When you go through the door of a wholesaler for the first time, one of two things will happen. Staff at the wholesaler will try to ascertain that you are a trade buyer in an informal way buy asking you where or how you sell or how you came to here about them. Or they will simply ask if you have registered and if not they will give you the necessary form. I mentioned at the start of this guide that in the Nineties I was Publisher of a trade magazine called The Trader such was it’s status at that time that many buyers would just roll up a copy in their hand when they stepped into a wholesalers for the first time. It was like an unspoken Masonic sign that communicated that you were ‘in the know’ and ‘in the trade’. Whether this is still the case I wouldn’t know as some time has since past.

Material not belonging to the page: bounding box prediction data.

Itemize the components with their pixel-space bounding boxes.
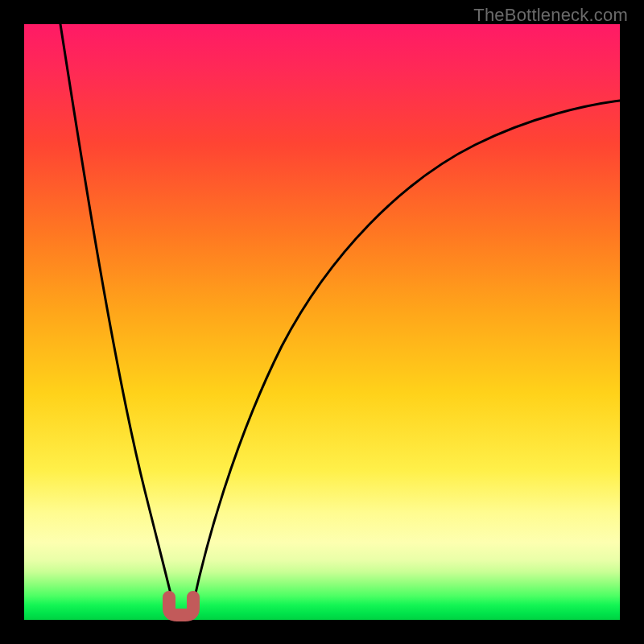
chart-frame: TheBottleneck.com (0, 0, 644, 644)
plot-area (24, 24, 620, 620)
curve-left-branch (60, 24, 173, 604)
optimal-cusp-marker (169, 597, 193, 615)
curves-svg (24, 24, 620, 620)
watermark-text: TheBottleneck.com (473, 5, 628, 26)
curve-right-branch (193, 101, 620, 604)
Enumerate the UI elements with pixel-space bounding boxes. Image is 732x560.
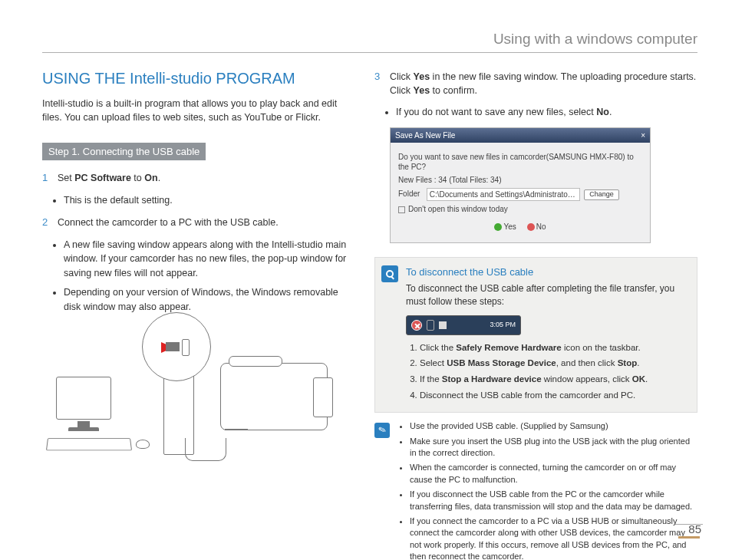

Anyway, let’s assume you have been handed a registration form. You may be asked for proof that you are a Trader. Two items are particularly useful here. Firstly, what about a business card? A business card attached to the form will usually be accepted as proof. Getting a business card has never been easier. We use Vista Print. You design you business card online and they arrive in the post a few days later. They are even offering 250 free business cards at the moment you just pay the post and packing. I can recommend them as I have used the service myself. This link will take you straight to the right page.

Secondly, I go back to my point about using a trading name. If you place an order online using your trading name you will receive an invoice and/or a delivery note showing this ‘Company’ name. This invoice is also usually accepted as proof that you are a trader. So you fill out the registration form and attach your business card or a copy of your previous invoice (or preferably both) and hand it back with confidence.

Without wishing to state the obvious – I would not recommend walking in and saying ‘do you do samples’, this will set alarm bells ringing. If you order wholesale quantities of some lines then say that you are unsure of the price another line might reach then in all likelihood they will sell you a single sample of that product provided that your order overall exceeds their minimum order value.

So that’s it you’re registered and ready to go. It really is a much easier process than it was a couple of decades ago. The principal way that wholesalers ensure they are selling to traders rather than the general public is through their minimum order value policy.

Your own Domain?

You don’t have to be planning to open your own website to register a domain. Stockhound uses Go Daddy an american company with extremely competitive prices and a great range of services. You can register your domain for a few pounds and use the domain in your email address rather than something like @yahoo, @hotmail, @btconnect etc etc. ‘admin at js watches’ is going to convey a much more professional image. You can have a simple page on the internet free of any hosting charge as Go Daddy will place some google ads on the page alongside your own content. If you want to go on to launch a website you will need to pay for a hosting plan. Typically £3-£6 per month, once again Go Daddy is very competitive partly because their prices are in dollars and the pound is currently very strong against this currency. One possible draw back is that as they are operating in a different time zone you may not be able to get phone support in the same way as you can with a UK company. Having said that their email support is excellent. If it’s a UK solution you are after Stockhound has also used 123- reg.